12:20 - 13:00 40 mins
Targeting Protein-Protein Interactions With Peptide-Based Inhibitors
  • Kristian Strømgaard - Professor, Center for Biopharmaceuticals, University of Copenhagen, Denmark

Protein-protein interactions (PPIs) are essential to vital cellular processes, and serve as potential targets for therapeutic intervention. We are particularly interested in the PPIs between integral membrane proteins and their intracellular protein partners. We have developed peptide-based inhibitors of the PSD-95/glutamate receptor interaction, by exploiting that PSD-95 contains a tandem PDZ1-2 domain. So we designed and synthesized dimeric peptides with low nanomolar affinities, and have demonstrated that these ligands are potential treatment for ischemic stroke. For the same PPI, we examined the importance of backbone hydrogen bond by employing amide-to-ester mutations in peptide ligands and proteins. Finally, we have exploited the principle of dimeric peptide-based ligands to perturb the PPI between the scaffolding protein gephyrin and glycine/GABAA receptors. Most recently we have developed high affinity, cell-permeable peptides and demonstrated how these can modulate receptors and used to label synapses.

13:00 - 14:00 60 mins
14:00 - 14:40 40 mins
Macrocyclic Peptides – Powerful Therapeutic Modalities for Challenging Targets – From Discovery to Clinics
  • Marc Thommen - Head of Chemistry, Polyphor Ltd, Switzerland

Polyphor’s drug discovery platform will be presented and exemplified with 2 showcases:

  • POL6014 a potent and selective human neutrophil elastase (HNE) inhibitor for chronic treatment in cystic fibrosis and potentially other rare lung diseases.

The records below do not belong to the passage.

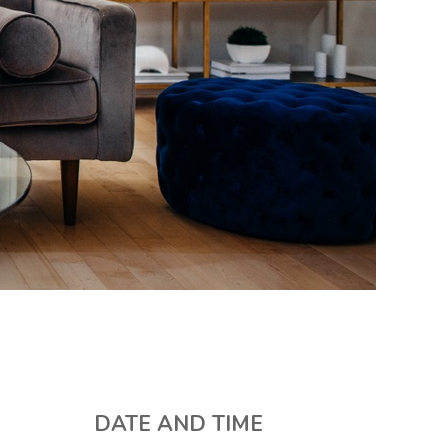
DATE AND TIME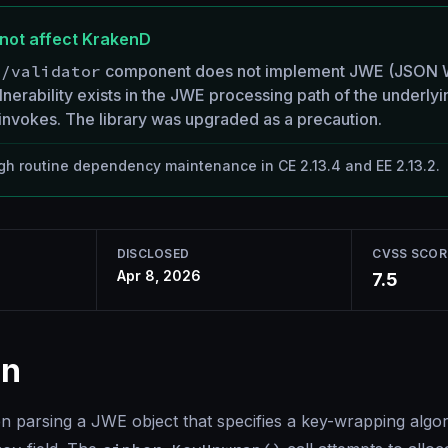
not affect KrakenD
h/validator
component does not implement JWE (JSON W
nerability exists in the JWE processing path of the underlyi
nvokes. The library was upgraded as a precaution.
h routine dependency maintenance in CE 2.13.4 and EE 2.13.2.
DISCLOSED
CVSS SCOR
Apr 8, 2026
7.5
on
parsing a JWE object that specifies a key-wrapping algor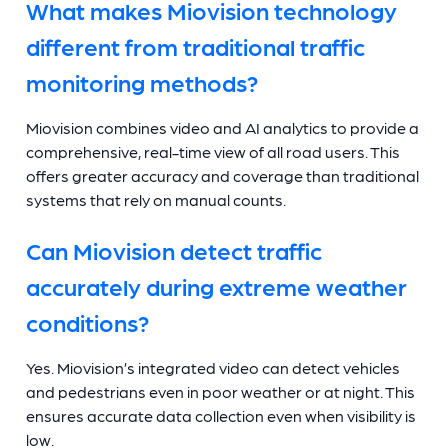
What makes Miovision technology
different from traditional traffic
monitoring methods?
Miovision combines video and AI analytics to provide a
comprehensive, real-time view of all road users. This
offers greater accuracy and coverage than traditional
systems that rely on manual counts.
Can Miovision detect traffic
accurately during extreme weather
conditions?
Yes. Miovision’s integrated video can detect vehicles
and pedestrians even in poor weather or at night. This
ensures accurate data collection even when visibility is
low.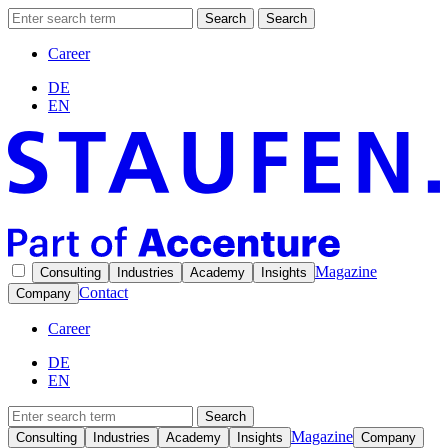
Search
Search
Career
DE
EN
Magazine
Consulting
Industries
Academy
Insights
Contact
Company
Career
DE
EN
Search
Magazine
Consulting
Industries
Academy
Insights
Company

POL6014 is currently in Phase 1b clinical trials and is administered topically (aerosol).
  • POL7080 a pathogen specific (pseudomonas aeruginosa) antimicrobial drug with a novel mode of action. This macrocyclic peptide is about to enter Phase 3 clinical trials in Q1 2018 and is applied systemically (iv). POL7080 has spearheaded our efforts in antimicrobial drug discovery. It prompted a broad spectrum, gram negative OMPTA (Outer Membrane Protein Targeting Antibiotics) program, which has delivered very promising compounds currently in late stage lead optimization.
14:40 - 15:20 40 mins
Engineering Antibody Reactivity for Efficient Derivatization of Tarantula Venom Peptides to Generate NaV1.7 Inhibitory Peptide-Antibody Conjugates
  • Les Miranda - Executive Director Research, Structural Biology, Molecular Modeling, & Hybrid Modality Engineering, Therapeutic Discovery, Amgen Inc.

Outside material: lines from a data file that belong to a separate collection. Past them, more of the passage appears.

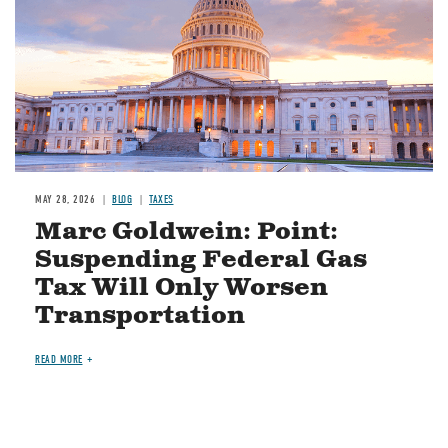
MAY 28, 2026
BLOG
TAXES
Marc Goldwein: Point:
Suspending Federal Gas
Tax Will Only Worsen
Transportation
READ MORE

The voltage-gated sodium channel NaV1.7 is a genetically-validated pain target under investigation for the development of analgesics.  Although there has been considerable effort directed at the identification of a Nav1.7 inhibitory monoclonal antibody, the only reported NaV1.7 targeting monoclonal antibody could not be reproduced1.  As part of efforts to better understand the general potential of utilizing large molecule scaffolds, we pursued an alternate approach to generate a large molecule inhibitor of NaV1.7 function.  In this presentation we describe the engineering of antibodies to facilitate preparation of peptide-antibody conjugates with NaV1.7 inhibitory activity2.

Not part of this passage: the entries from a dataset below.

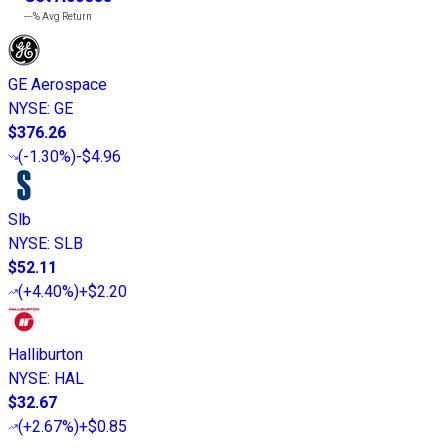
---%
Avg Return
GE Aerospace
NYSE
:
GE
$376.26
(
-1.30%
)
-$4.96
Slb
NYSE
:
SLB
$52.11
(
+4.40%
)
+$2.20
Halliburton
NYSE
:
HAL
$32.67
(
+2.67%
)
+$0.85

(1) Liu, D. et al. F1000Research 5, 2764.

(2)  Biswas, K. et al. (2017) ACS Chem. Biol., Just Accepted Manuscript.  DOI: 10.1021/acschembio.7b00542

15:20 - 15:50 30 mins
Afternoon Coffee
15:50 - 16:30 40 mins
Tailor-Made Proteins for Biotechnology and Medicine Generated by Semisynthesis
  • Christian Becker - Head of the Institute of Biological Chemistry, University of Vienna

The ability to produce proteins in the laboratory and to change their structures and therefore their properties in a controlled fashion is of crucial importance in basic biological research, in biotechnology and increasingly in medical applications. I will discuss our efforts to use chemoselective ligation methods to assemble posttranslationally modified proteins from a combination of synthetic peptides and protein segments produced by expression (protein semisynthesis). Examples will include the semisynthesis of lipid-modified, membrane-attached proteins, of glycosylated peptides and proteins as well as proteins with non-enzymatic modifications.